DOI: https://doi.org/10.21203/rs.3.rs-2722286/v1
Objective: C1q/tumor necrosis factor-related protein 13 (CTRP13) preserves endothelial function and possesses anti-oxidation activity. However, its effects on human umbilical vein endothelial cells (HUVECs) ferroptosis remain unclear.
Methods: Cell Counting Kit-8 (CCK-8) assay was used to evaluate cell viability. LDH assay and Malondialdehyde (MDA) were performed to evaluate the cell membrane integrity and lipid peroxidation. Mito-Tracker, JC-1, and 2′,7′-dichlorofluorescein di-acetate (DCFH-DA) were used to evaluate the biological activity of mitochondria, mitochondrial membrane potential, and reactive oxygen species (ROS) in endothelial cells. The ferroptosis indicator expressions, SLC7A11, GPX4, and ACSL4, were examined using real-time PCR and western blot. Immunofluorescence staining was used to detect GPX4 location in endothelial cells.
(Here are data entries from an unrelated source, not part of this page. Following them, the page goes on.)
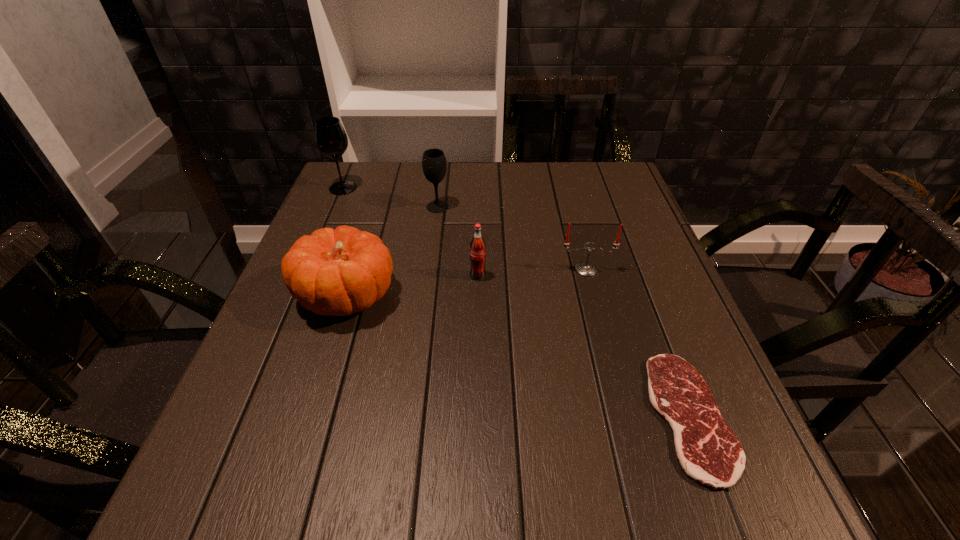 The width and height of the screenshot is (960, 540). I want to click on free space that satisfies the following two spatial constraints: 1. on the front side of the left wineglass; 2. on the left side of the steak, so click(246, 416). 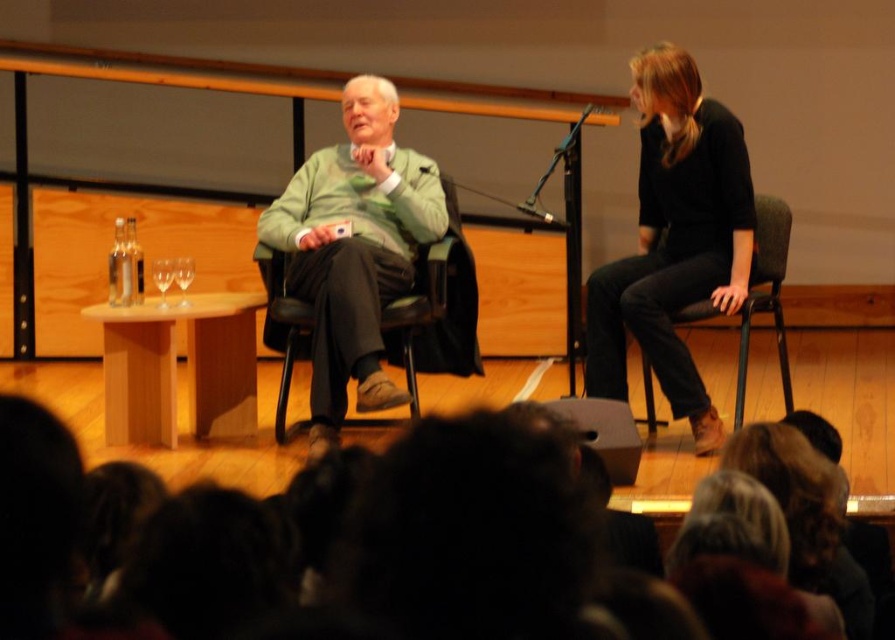 You are a waiter at the event and need to place a new wine glass at the point labeled point (183, 276). Where exactly should you put it?

You should place the new wine glass at the clear glass wine glass at center because point (183, 276) is on clear glass wine glass at center.

You are a photographer setting up for the event. You need to adjust the camera angle so that both the black matte dress at right and the black matte microphone at upper center are in focus. Which object should you focus on first to ensure both are sharp?

The black matte dress at right is much taller than the black matte microphone at upper center. To ensure both are in focus, you should focus on the black matte dress at right first, as it is farther away, and the depth of field will extend backward to the closer microphone. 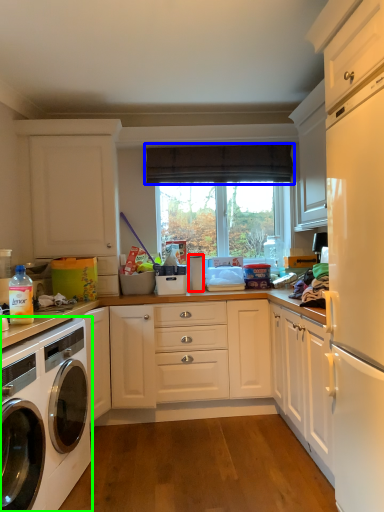 Question: Which object is positioned farthest from appliance (highlighted by a red box)? Select from curtain (highlighted by a blue box) and washing machine (highlighted by a green box).

Choices:
 (A) curtain
 (B) washing machine

Answer: (B) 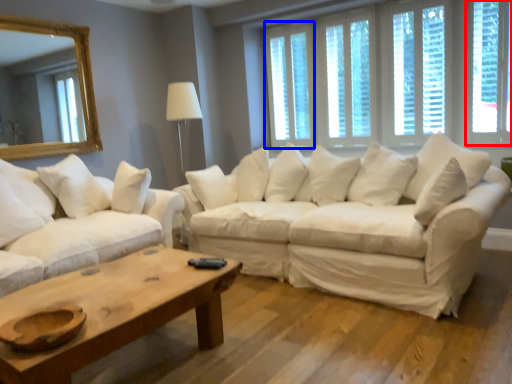 Question: Which of the following is the farthest to the observer, window (highlighted by a red box) or window (highlighted by a blue box)?

Choices:
 (A) window
 (B) window

Answer: (B) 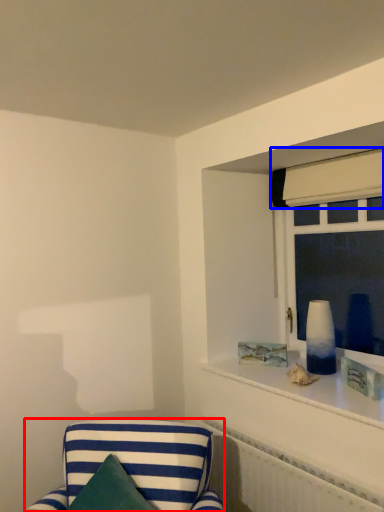 Question: Which object appears closest to the camera in this image, furniture (highlighted by a red box) or curtain (highlighted by a blue box)?

Choices:
 (A) furniture
 (B) curtain

Answer: (A) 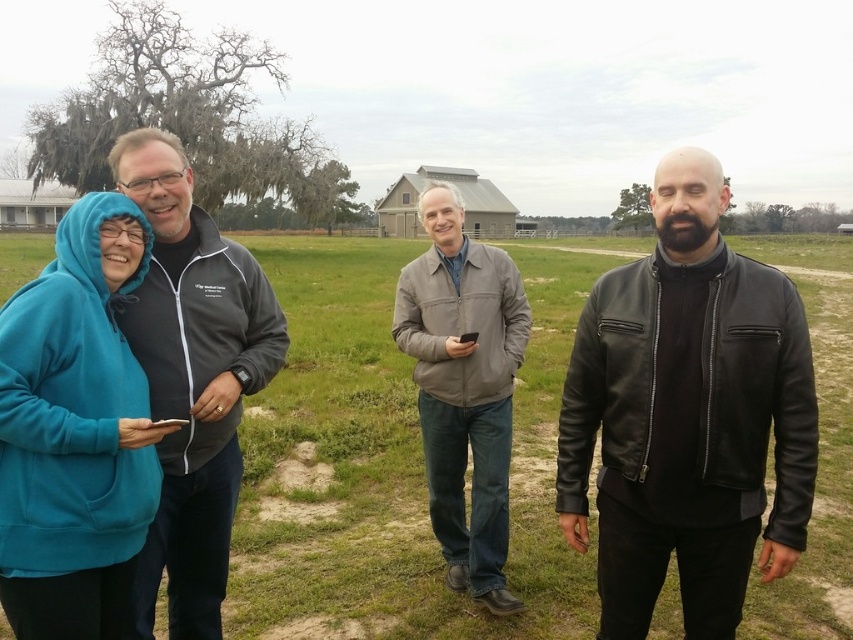 You are taking a photo of two points marked in the image. The first point is at coordinates point (115, 490) and the second point is at point (469, 307). Which point will appear larger in your photo?

Point (115, 490) is closer to the camera than point (469, 307), so it will appear larger in the photo.

You are a photographer trying to capture a group photo of the teal fleece at left and the gray leather jacket at center. Since you want to include both subjects in the frame, which direction should you move your camera to ensure both are visible?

Results: This study identified a novel anti-atherosclerotic mechanism of CTRP13 inhibiting HUVECs ferroptosis by activating AMPK/KLF4 pathway. The cellular and database levels demonstrated that CTRP13 increased AMPK phosphorylation with subsequent restoration of the elevated KLF4.
Conclusion: These findings provided reliable data on the underlying mechanism of a newly identified adipokine to protect against atherosclerosis.